James R. Hanna, DPM, President-NYSPMA



From: Christian A. Robertozzi, DPM


The posts on hospital privileging have valid points on both sides. There is a perspective that has been touched upon but its authority and influence are not being fully appreciated. That is the viewpoint from each hospital’s credentials committee. The purpose of the committee’s existence is to make sure that physicians get privileges only for what they are capable of doing.


For the last 3 years, I have sat on my hospital’s credentials committee (Newton Medical Center, Atlantic Health System). The hospital as well as the entire system are Joint Commission approved facilities. In order to maintain Joint Commission approval, the hospital must follow the protocols as set out by the Joint Commission. Each hospital has the right to decide who can have privileges and what...


Editor's Note: Dr. Robertozzi's extended-length letter can be read here



From: Bryce Karulak, DPM


In response to Dr. Hecht’s comments, it does not matter whether or not we practice allopathic medicine.
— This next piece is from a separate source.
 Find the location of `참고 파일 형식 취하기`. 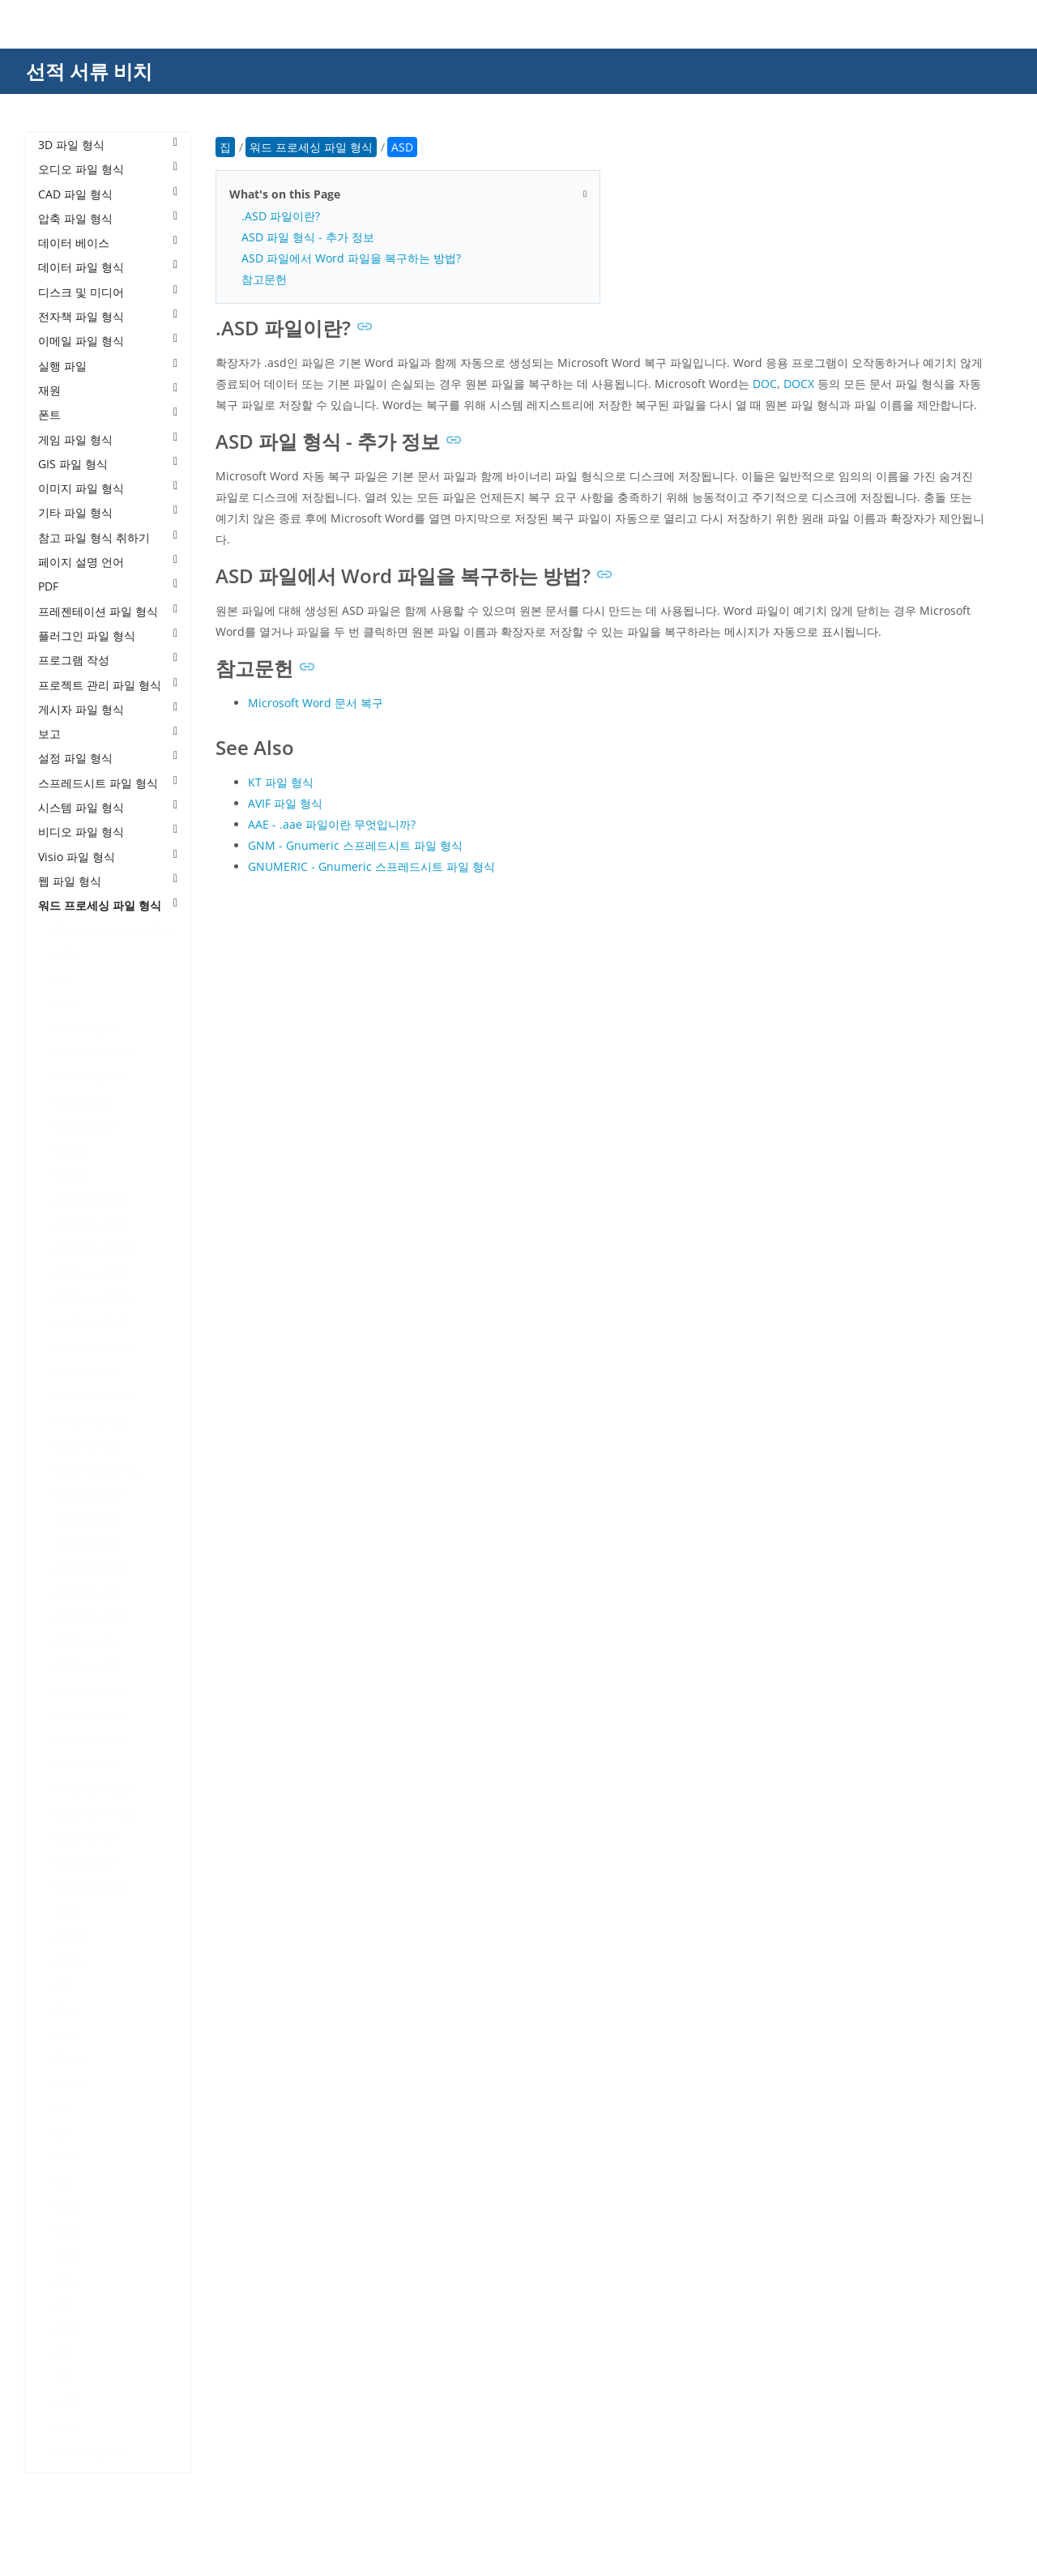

Most DOs practice allopathic medicine. What matters is MDs perceptions of us. They don’t see us as equals and they don’t bother many times to inform themselves of our training. When I spoke of allopaths, I was merely differentiating between MDs and DOs. Allopath and Osteopaths. Every osteopath I have encountered has been more open to what I offer.  


I have successfully reconstructed patients when a foot and ankle ortho in the area said nothing could be done for the patient. The ortho told all those patients to come back when ready for a BKA. However, referral patterns do not change. The allopaths are aware of my success but again, they protect their own. Our profession frankly does not because we don’t agree on what we are and how we fit in and serve in medicine. This disagreement affects younger practitioners with extensive training.  


I serve on a credentialing board and I see the difference between the way MD/DOs are treated and the way everyone else is. It’s is not the same. We are too small of a profession to make a significant path of our own. The only way forward is to join allopaths and osteopaths.